[Python-3000] How will unicode get used?

Wed Sep 20 19:47:39 CEST 2006

On 9/20/06, Josiah Carlson <jcarlson at uci.edu> wrote:
>
> "Adam Olsen" <rhamph at gmail.com> wrote:
> > Before we can decide on the internal representation of our unicode
> > objects, we need to decide on their external interface.  My thoughts
> > so far:
>
> I believe the only options up for actual decision is what the internal
> representation of a unicode object will be.  Utf-8 that is never changed?
> Utf-8 that is converted to ucs-2/4 on certain kinds of accesses?
> Latin-1/ucs-2/ucs-4 depending on code point content?  Always ucs-2/4,
> depending on compiler switch?

Just a minor nit.  I doubt we could accept UCS-2, we'd want UTF-16
instead, with all the variable-width goodness that brings in.

Or maybe not so minor.  Old versions of windows used UCS-2, new
versions use UTF-16.  The former should get errors if too high of a
character is used, the latter will need conversion if we're not using
UTF-16.

> > * Most transformation and testing methods (.lower(), .islower(), etc)
> > can be copied directly from 2.x.  They require no special
> > implementation to perform reasonably.
>
> A decoding variant of these would be required if the underlying
> representation of a particular string is not latin-1, ucs-2, or ucs-4.

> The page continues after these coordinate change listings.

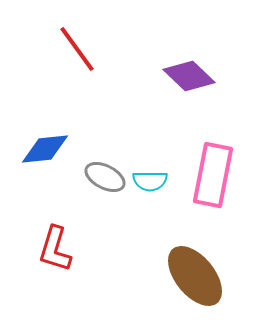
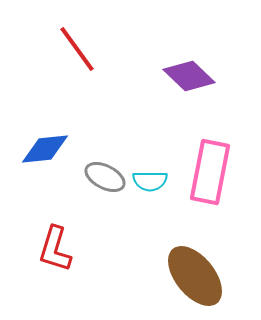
pink rectangle: moved 3 px left, 3 px up
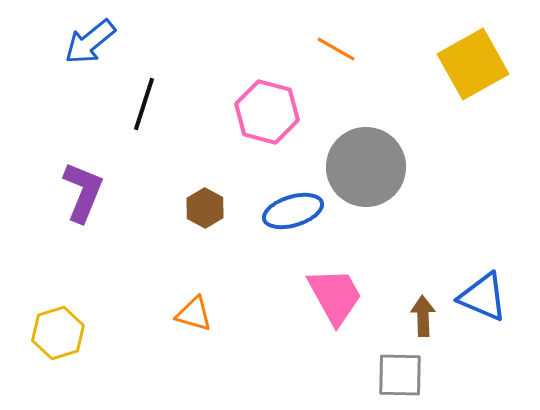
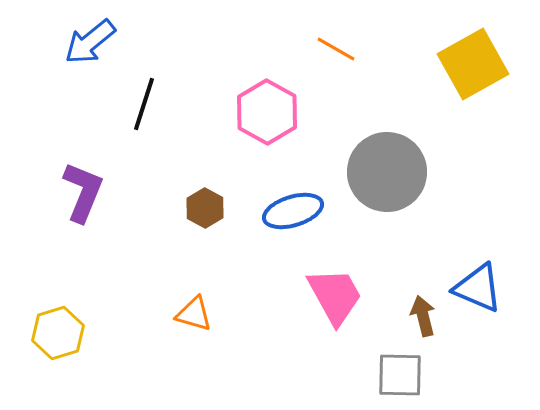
pink hexagon: rotated 14 degrees clockwise
gray circle: moved 21 px right, 5 px down
blue triangle: moved 5 px left, 9 px up
brown arrow: rotated 12 degrees counterclockwise
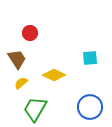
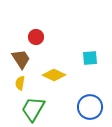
red circle: moved 6 px right, 4 px down
brown trapezoid: moved 4 px right
yellow semicircle: moved 1 px left; rotated 40 degrees counterclockwise
green trapezoid: moved 2 px left
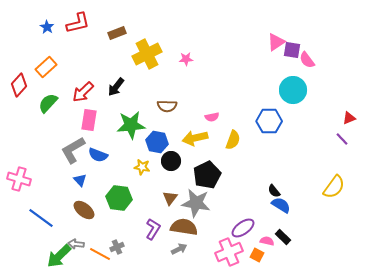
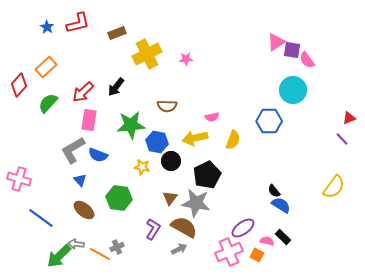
brown semicircle at (184, 227): rotated 20 degrees clockwise
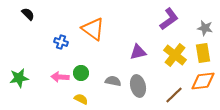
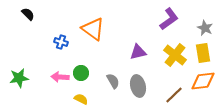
gray star: rotated 14 degrees clockwise
gray semicircle: rotated 49 degrees clockwise
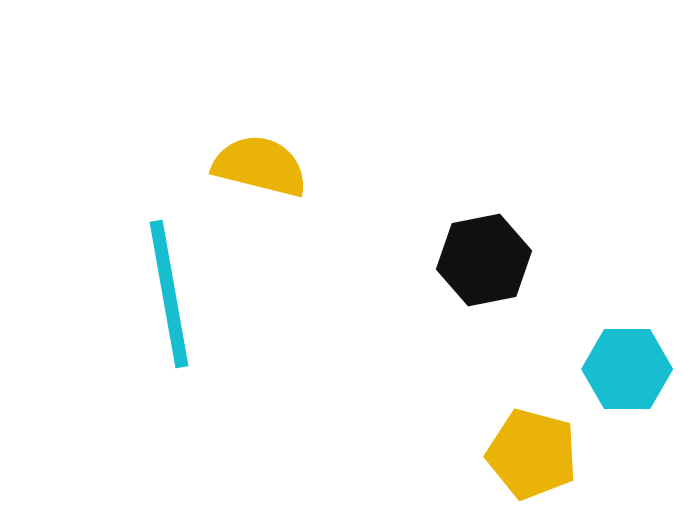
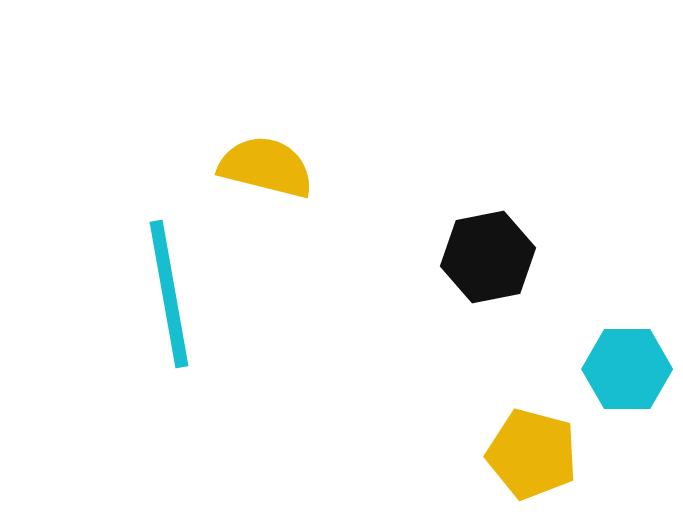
yellow semicircle: moved 6 px right, 1 px down
black hexagon: moved 4 px right, 3 px up
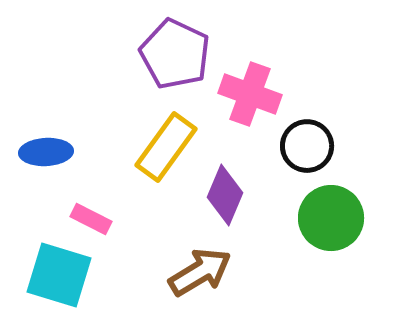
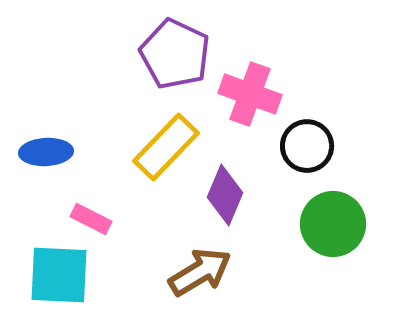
yellow rectangle: rotated 8 degrees clockwise
green circle: moved 2 px right, 6 px down
cyan square: rotated 14 degrees counterclockwise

That makes no sense.  They can operate on any encoding we design them
to.  The cost is always O(n) with the length of the string.

> Further, any rstrip/split/etc. methods need to scan/parse the entire
> string in order to discover code point starts/ends when using a utf-*
> variant as an internal encoding (except for utf-32, which has a constant
> width per character).

See below.

> Whether or not we choose to go with a varying internal representation
> (the latin-1/ucs-2/ucs-4 variant I have been suggesting),
>
>
> > * Indexing and slicing is the big issue.  Do we need constant-time
> > integer slicing?  .find() could be changed to return a token that
> > could be used as a constant-time offset.  Incrementing the token would
> > have linear costs, but that's no big deal if the offsets are always
> > small.
>
> If by "constant-time integer slicing" you mean "find the start and end
> memory offsets of a slice in constant time", I would say yes.
>
> Generally, I think tokens (in unicode strings) are a waste of time and
> implementation.  Giving each string a fixed-width per character allows
> methods on those unicode strings to be far simpler in implementation.

s = 'foobar'
p = s[s.find('bar'):] == 'bar'

Even if .find() is made to return a token, rather than an integer, the
behavior and performance of this example are unchanged.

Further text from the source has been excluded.